C vs. Asm

It’s faster in Assembly

A common refrain is if something is slow, to rewrite it in a faster language. For python, if your python is slow, to write the hot parts in C. For C, to write your code in pure assembly.

Let’s put that to the test.

I have this code here that defines strnlen from linux’s m68k tree.

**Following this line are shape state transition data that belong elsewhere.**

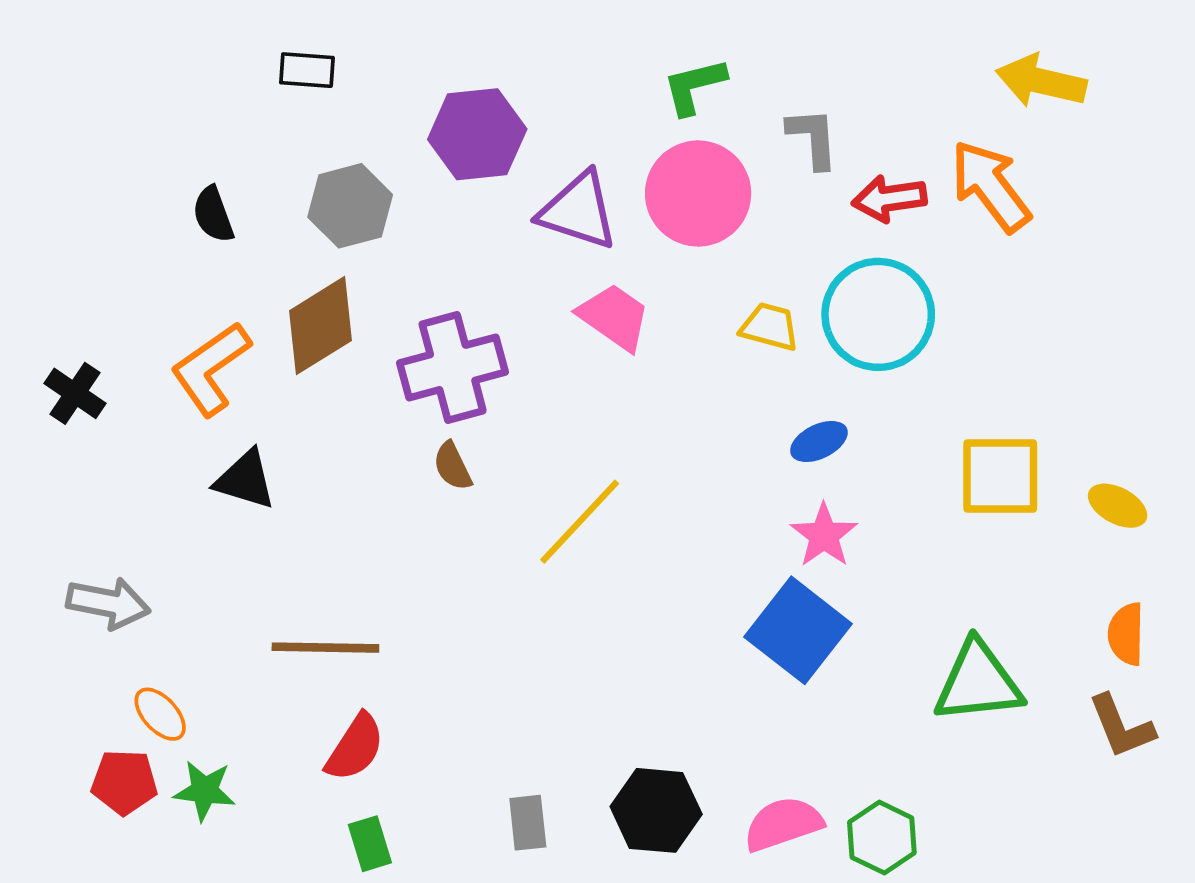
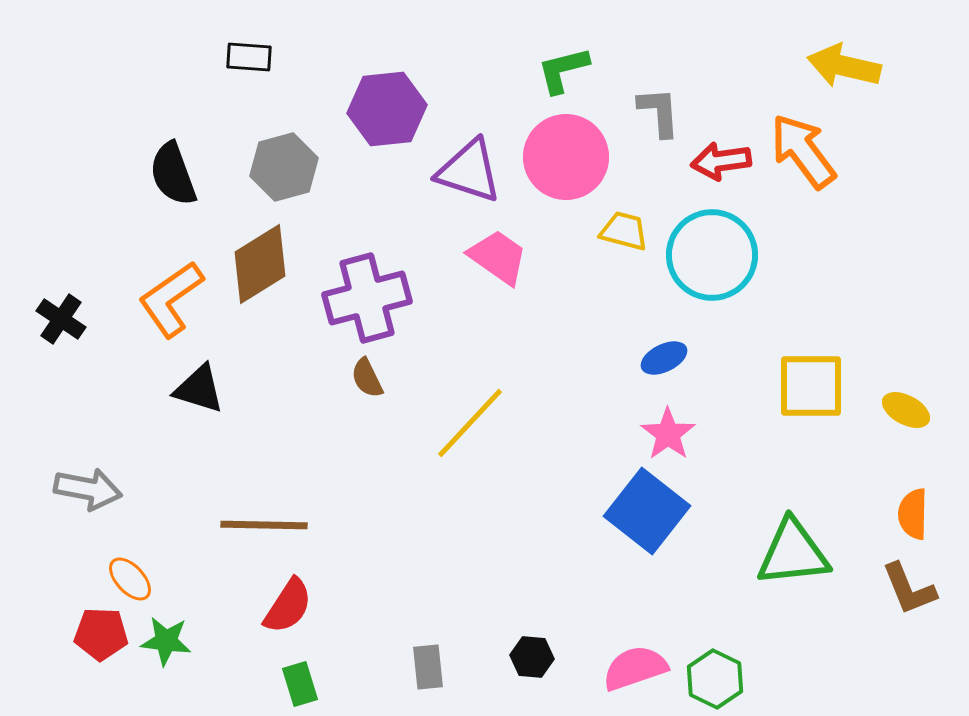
black semicircle: (213, 214) -> (173, 174), size x1.4
yellow trapezoid: (770, 327) -> (624, 231), moved
black hexagon: (656, 810) -> (532, 657), size x0.6

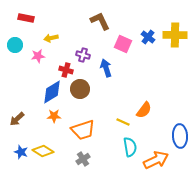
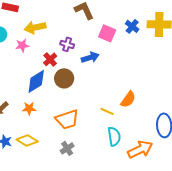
yellow arrow: (51, 38) -> (35, 27), size x1.5
blue arrow: (106, 68) -> (90, 57), turned 90
red cross: (66, 70) -> (50, 59), turned 32
orange star: (54, 116) -> (29, 108), moved

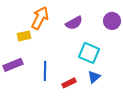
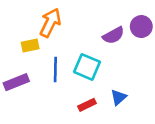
purple semicircle: (74, 23) -> (113, 35), moved
cyan square: (89, 53) -> (87, 67), moved
blue line: (45, 71) -> (55, 69), moved

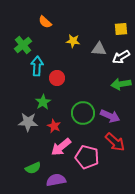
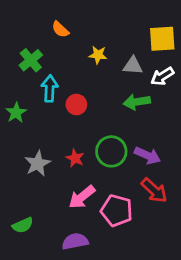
yellow square: (121, 29) -> (162, 39), size x1.5
green arrow: (121, 84) -> (137, 102), moved
green star: (43, 102) -> (16, 113), moved
gray star: (28, 122) -> (38, 164), turned -30
red star: (54, 126) -> (75, 158), moved
green semicircle: (33, 168) -> (23, 225), moved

This computes strnlen as you would expect.

static inline size_t strnlen_asm(const char *s, size_t count)
{
    const char *sc = s;

    asm volatile ("\n"
        "1:     subq.l  #1,%1\n"
        "       jcs     2f\n"
        "       tst.b   (%0)+\n"
        "       jne     1b\n"
        "       subq.l  #1,%0\n"
        "2:"
        : "+a" (sc), "+d" (count));
    return sc - s;
}

The c translation here would look like this:

static inline size_t strnlen(const char *s, size_t count)
{
    const char *sc = s;
    while (count--) {
        if (*sc++ == '\0') {   
            sc--;              
            break;
        }
    }
    return sc - s;
}

Now if we compile with -O0, we’ll see that the asm version is better, even though functionally, they’re pretty much the same. The compiler does only a few optimizations in -O0, so the generated code is quite poor.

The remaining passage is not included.